*** Data in this exercise Section Begins ***

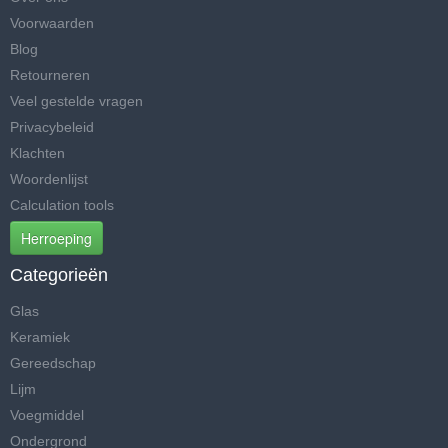
Voorwaarden
Blog
Retourneren
Veel gestelde vragen
Privacybeleid
Klachten
Woordenlijst
Calculation tools
Herroeping
Categorieën
Glas
Keramiek
Gereedschap
Lijm
Voegmiddel
Ondergrond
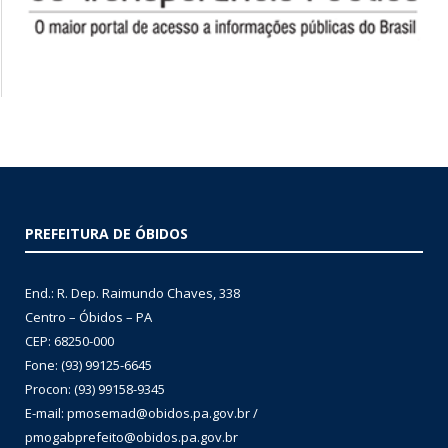
PREFEITURA DE ÓBIDOS
End.: R. Dep. Raimundo Chaves, 338
Centro – Óbidos – PA
CEP: 68250-000
Fone: (93) 99125-6645
Procon: (93) 99158-9345
E-mail: pmosemad@obidos.pa.gov.br /
pmogabprefeito@obidos.pa.gov.br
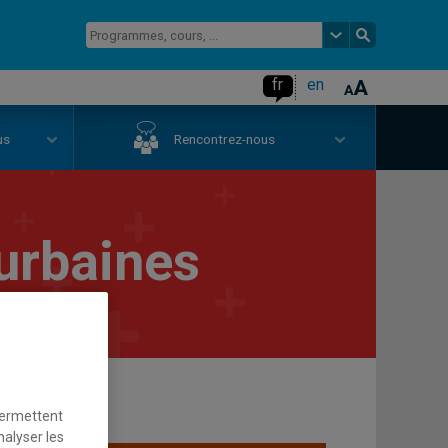
fr
en
us
Rencontrez-nous
urbaines
permettent
nalyser les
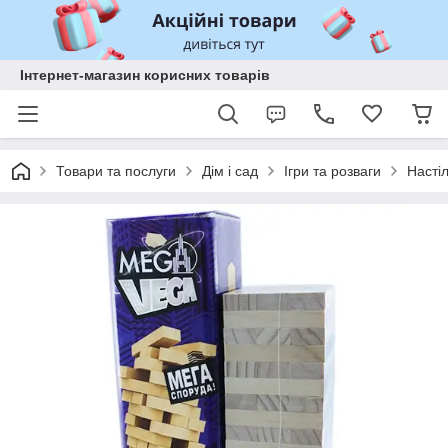
Інтернет-магазин корисних товарів
Товари та послуги
Дім і сад
Ігри та розваги
Насті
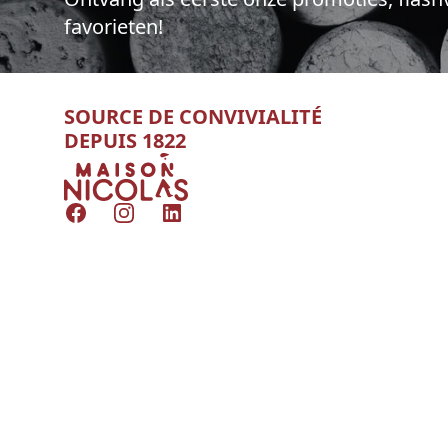
favorieten!
SOURCE DE CONVIVIALITÉ
DEPUIS 1822
Nicolas
Facebook
Instagram
LinkedIn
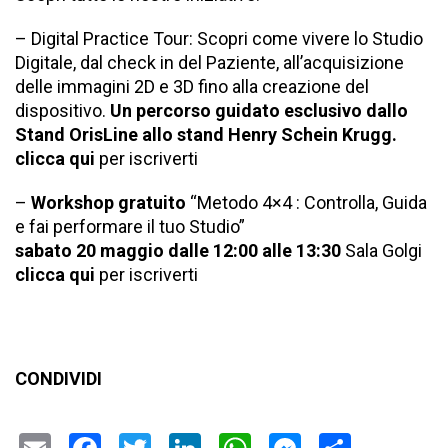
– Digital Practice Tour: Scopri come vivere lo Studio
Digitale, dal check in del Paziente, all’acquisizione
delle immagini 2D e 3D fino alla creazione del
dispositivo.
Un percorso guidato esclusivo dallo
Stand OrisLine allo stand Henry Schein Krugg.
clicca qui
per iscriverti
–
Workshop gratuito
“Metodo 4×4 : Controlla, Guida
e fai performare il tuo Studio”
sabato 20 maggio dalle 12:00 alle 13:30
Sala Golgi
clicca qui
per iscriverti
CONDIVIDI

*** Data in this exercise Section Ends ***

Leaving out the pictures, output the listing above exactly as given.

**Completed exercise**
Voorwaarden
Blog
Retourneren
Veel gestelde vragen
Privacybeleid
Klachten
Woordenlijst
Calculation tools
Herroeping
Categorieën
Glas
Keramiek
Gereedschap
Lijm
Voegmiddel
Ondergrond
PREFEITURA DE ÓBIDOS
End.: R. Dep. Raimundo Chaves, 338
Centro – Óbidos – PA
CEP: 68250-000
Fone: (93) 99125-6645
Procon: (93) 99158-9345
E-mail: pmosemad@obidos.pa.gov.br /
pmogabprefeito@obidos.pa.gov.br
fr
en
us
Rencontrez-nous
urbaines
permettent
nalyser les
Інтернет-магазин корисних товарів
Товари та послуги
Дім і сад
Ігри та розваги
Насті
favorieten!
SOURCE DE CONVIVIALITÉ
DEPUIS 1822
Nicolas
Facebook
Instagram
LinkedIn
– Digital Practice Tour: Scopri come vivere lo Studio
Digitale, dal check in del Paziente, all’acquisizione
delle immagini 2D e 3D fino alla creazione del
dispositivo.
Un percorso guidato esclusivo dallo
Stand OrisLine allo stand Henry Schein Krugg.
clicca qui
per iscriverti
–
Workshop gratuito
“Metodo 4×4 : Controlla, Guida
e fai performare il tuo Studio”
sabato 20 maggio dalle 12:00 alle 13:30
Sala Golgi
clicca qui
per iscriverti
CONDIVIDI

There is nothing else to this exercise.